Adding predicate to protocol and metadata log replay query #336

OussamaSaoudi-db · 2024-09-13T22:51:01Z

Pass a predicate hint to Engine in read_metadata so that log files are filtered to contain either metadata or protocol columns.

The motivation of this change is to filter log data at the engine level instead of needlessly passing EngineData back to the kernel.

In order to verify that an engine gets the predicate passed to log replay, I added a debug print statement in the sync engine that logs the predicate. The scan::tests::test_scan_data uses the sync engine and you can observe that the predicate is received. For example, running the test with RUST_LOG=DEBUG yields the following log:

 Reading json files: 
     ...
    with predicate Some(
        VariadicOperation {
            op: Or,
            exprs: [
                UnaryOperation {
                    op: Not,
                    expr: UnaryOperation {
                        op: IsNull,
                        expr: Column(
                            "metaData.id",
                        ),
                    },
                },
                UnaryOperation {
                    op: Not,
                    expr: UnaryOperation {
                        op: IsNull,
                        expr: Column(
                            "protocol.min_reader_version",
                        ),
                    },
                },
            ],
        },
    )

The predicate checks protocol and metadata leaf fields metaData.id and protocol.min_reader_version instead of checking for metaData and protocol. This is done to leverage row group skipping, since statistics are kept for leaf fields, and not internal nodes. This is especially useful for large checkpoint files which will have exactly one row group containing protocol and metadata info.

Closes: #74

Passes a predicate hint to `Engine` in `read_metadata` so that batches are filtered to contain either metadata or protocol columns.
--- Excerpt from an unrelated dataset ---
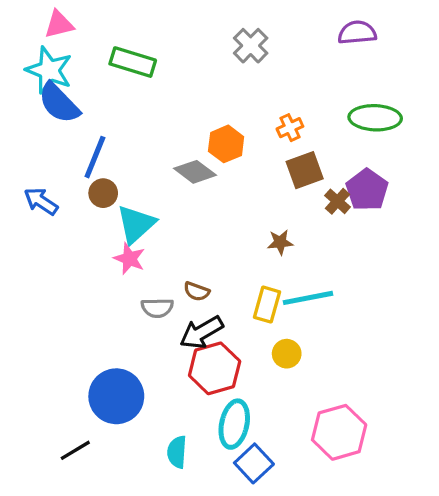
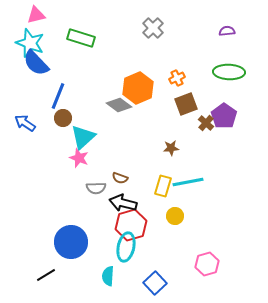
purple semicircle: (357, 33) -> (227, 31), moved, size x0.7
orange hexagon: (226, 144) -> (138, 88), size x1.4
black arrow: (201, 332) -> (123, 203), turned 44
cyan ellipse: (234, 424) -> (126, 247), moved
pink hexagon: (339, 432) -> (207, 264), size x0.7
codecov · 2024-09-13T22:54:47Z

Codecov Report

Attention: Patch coverage is 75.00000% with 3 lines in your changes missing coverage. Please review.

Project coverage is 73.88%. Comparing base (ed1919a) to head (beb9850).
Report is 1 commits behind head on main.

Files with missing lines	Patch %	Lines
kernel/src/engine/sync/json.rs	50.00%	0 Missing and 1 partial ⚠️
kernel/src/engine/sync/parquet.rs	50.00%	0 Missing and 1 partial ⚠️
kernel/src/snapshot.rs	80.00%	0 Missing and 1 partial ⚠️

Additional details and impacted files

@@            Coverage Diff             @@
##             main     #336      +/-   ##
==========================================
+ Coverage   73.86%   73.88%   +0.02%     
==========================================
  Files          43       43              
  Lines        8078     8085       +7     
  Branches     8078     8085       +7     
==========================================
+ Hits         5967     5974       +7     
  Misses       1732     1732              
  Partials      379      379

☔ View full report in Codecov by Sentry.
📢 Have feedback on the report? Share it here.

zachschuermann

awesome this is a great start :) one nit: we can use Expression::{whatever} and reduce the need for prepending Expression:: to everything. and we can loop back on testing!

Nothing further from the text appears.